Campbell operates the David W. Campbell Farms in Washington County, Va., where he grew up on the family farm. He left after finishing at Abingdon High School where he was president of the FFA Chapter his senior year. He benefited from the managerial training program offered by Southern States Cooperative and had a 36-year career with it. He managed SS stores in Russell and Wythe counties in Southwest Virginia.
Upon his retirement, he and his wife Becky built a house on the home farm and returned to his roots. He now has a diversified beef cattle farm running cattle on 450 owned and leased acres in Russell County. He had kept stockers while working off the farm.
Campbell now has a 125 head cow/calf herd operation that includes 25 registered Hereford cows.

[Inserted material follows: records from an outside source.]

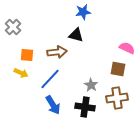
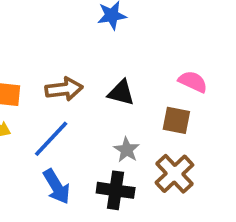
black triangle: (76, 35) -> (121, 93), moved
brown cross: (117, 98) -> (174, 174), turned -35

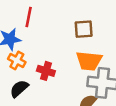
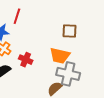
brown square: (84, 29) -> (70, 31), moved

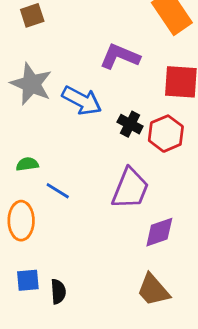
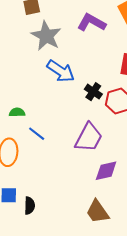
purple L-shape: (120, 56) -> (91, 23), moved
gray star: (31, 84) -> (46, 36), moved

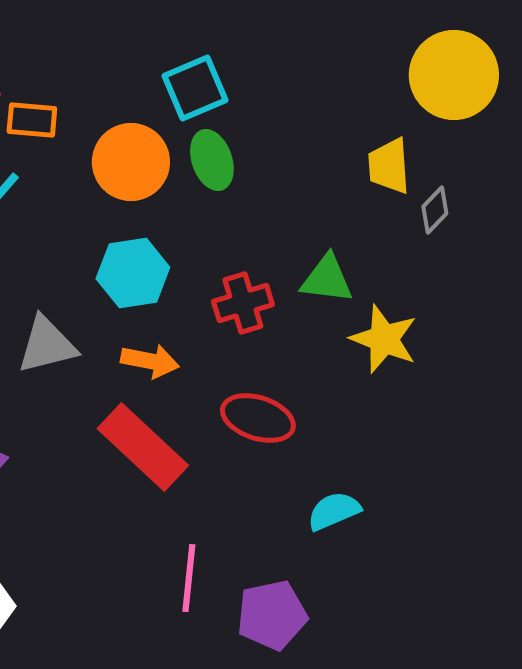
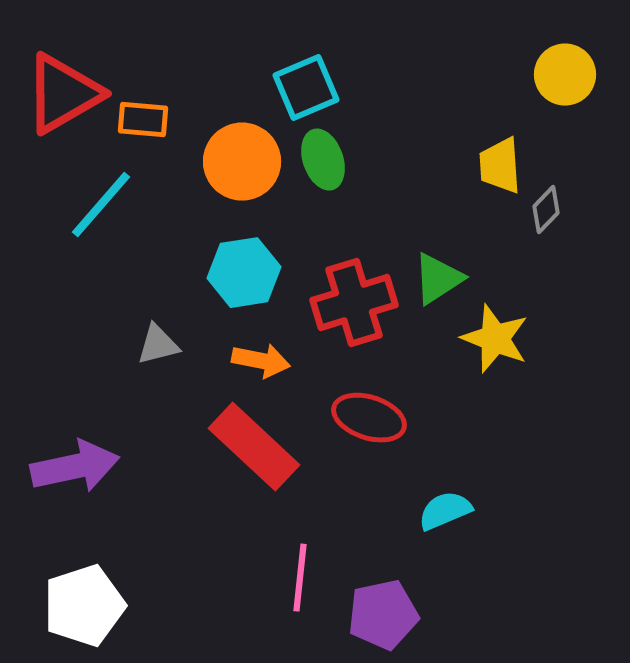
yellow circle: (454, 75) -> (565, 75), size x0.7
green triangle: (327, 279) -> (438, 279), turned -40
red cross: (243, 303) -> (354, 303), size x1.4
gray triangle: (47, 345) -> (158, 345), size x0.7

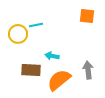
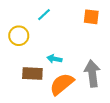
cyan line: (36, 25) -> (44, 15), moved, turned -32
gray arrow: (88, 70) -> (92, 74), size x1.4

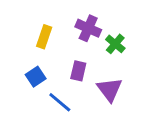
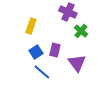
purple cross: (88, 28) -> (68, 12), moved
blue square: (36, 77) -> (36, 52), moved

He uses articicial insemination on all his heifers and then uses clean-up Hereford bulls.
His commercial herd of Herefords is bred to various other black breeds to get hybrid vigor in his beef. Stockers remain a part of his farming operation with 180 head currently on the farm.
Throughout his off-farm career, Campbell stayed involved in the beef cattle industry. He was on the board of the Abingdon Feeder Cattle Association in the late 1990s and is now a member of the Smythe-Washington Cattlemen’s Association.
Campbell has been on the board of the VCA’s Policy committee. Four years ago he was elected to the VCA Executive Board of Directors.
The new VCA president is an elected board member of Farm Credit of the Virginias’ board. On local level, he serves as chairman of the Washington County Public Service Authority.